Each entry is to be printed again word for word.

### DATA RECORDS
[Start of Attachment]

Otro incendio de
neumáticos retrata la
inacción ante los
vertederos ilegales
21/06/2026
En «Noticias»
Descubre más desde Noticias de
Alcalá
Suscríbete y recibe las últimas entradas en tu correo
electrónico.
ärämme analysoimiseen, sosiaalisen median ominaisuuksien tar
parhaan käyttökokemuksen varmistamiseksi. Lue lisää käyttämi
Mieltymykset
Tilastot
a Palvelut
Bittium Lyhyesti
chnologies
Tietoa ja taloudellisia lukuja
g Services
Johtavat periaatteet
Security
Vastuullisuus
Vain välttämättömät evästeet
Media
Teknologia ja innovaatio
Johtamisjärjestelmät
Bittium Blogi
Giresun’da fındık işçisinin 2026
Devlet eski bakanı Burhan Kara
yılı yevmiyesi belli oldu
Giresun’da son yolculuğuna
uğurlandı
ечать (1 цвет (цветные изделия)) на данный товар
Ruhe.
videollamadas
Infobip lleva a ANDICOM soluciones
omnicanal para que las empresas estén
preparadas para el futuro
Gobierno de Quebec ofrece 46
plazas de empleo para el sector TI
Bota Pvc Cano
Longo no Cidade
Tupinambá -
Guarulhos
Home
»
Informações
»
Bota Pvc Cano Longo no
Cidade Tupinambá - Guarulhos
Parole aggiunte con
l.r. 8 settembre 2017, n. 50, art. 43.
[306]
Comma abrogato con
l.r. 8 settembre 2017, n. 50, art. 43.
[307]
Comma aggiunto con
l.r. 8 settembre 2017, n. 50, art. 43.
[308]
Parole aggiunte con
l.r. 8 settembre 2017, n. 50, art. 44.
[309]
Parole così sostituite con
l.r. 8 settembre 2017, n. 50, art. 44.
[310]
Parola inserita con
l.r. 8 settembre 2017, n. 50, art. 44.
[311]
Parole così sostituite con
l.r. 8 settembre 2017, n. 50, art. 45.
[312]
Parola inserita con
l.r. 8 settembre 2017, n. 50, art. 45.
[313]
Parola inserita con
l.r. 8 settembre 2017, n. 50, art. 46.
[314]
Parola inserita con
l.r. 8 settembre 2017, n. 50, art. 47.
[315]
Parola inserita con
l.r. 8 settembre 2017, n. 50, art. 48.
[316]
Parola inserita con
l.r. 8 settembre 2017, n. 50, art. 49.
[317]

[End of Attachment]

### ANSWER BOX
Otro incendio de
neumáticos retrata la
inacción ante los
vertederos ilegales
21/06/2026
En «Noticias»
Descubre más desde Noticias de
Alcalá
Suscríbete y recibe las últimas entradas en tu correo
electrónico.
ärämme analysoimiseen, sosiaalisen median ominaisuuksien tar
parhaan käyttökokemuksen varmistamiseksi. Lue lisää käyttämi
Mieltymykset
Tilastot
a Palvelut
Bittium Lyhyesti
chnologies
Tietoa ja taloudellisia lukuja
g Services
Johtavat periaatteet
Security
Vastuullisuus
Vain välttämättömät evästeet
Media
Teknologia ja innovaatio
Johtamisjärjestelmät
Bittium Blogi
Giresun’da fındık işçisinin 2026
Devlet eski bakanı Burhan Kara
yılı yevmiyesi belli oldu
Giresun’da son yolculuğuna
uğurlandı
ечать (1 цвет (цветные изделия)) на данный товар
Ruhe.
videollamadas
Infobip lleva a ANDICOM soluciones
omnicanal para que las empresas estén
preparadas para el futuro
Gobierno de Quebec ofrece 46
plazas de empleo para el sector TI
Bota Pvc Cano
Longo no Cidade
Tupinambá -
Guarulhos
Home
»
Informações
»
Bota Pvc Cano Longo no
Cidade Tupinambá - Guarulhos
Parole aggiunte con
l.r. 8 settembre 2017, n. 50, art. 43.
[306]
Comma abrogato con
l.r. 8 settembre 2017, n. 50, art. 43.
[307]
Comma aggiunto con
l.r. 8 settembre 2017, n. 50, art. 43.
[308]
Parole aggiunte con
l.r. 8 settembre 2017, n. 50, art. 44.
[309]
Parole così sostituite con
l.r. 8 settembre 2017, n. 50, art. 44.
[310]
Parola inserita con
l.r. 8 settembre 2017, n. 50, art. 44.
[311]
Parole così sostituite con
l.r. 8 settembre 2017, n. 50, art. 45.
[312]
Parola inserita con
l.r. 8 settembre 2017, n. 50, art. 45.
[313]
Parola inserita con
l.r. 8 settembre 2017, n. 50, art. 46.
[314]
Parola inserita con
l.r. 8 settembre 2017, n. 50, art. 47.
[315]
Parola inserita con
l.r. 8 settembre 2017, n. 50, art. 48.
[316]
Parola inserita con
l.r. 8 settembre 2017, n. 50, art. 49.
[317]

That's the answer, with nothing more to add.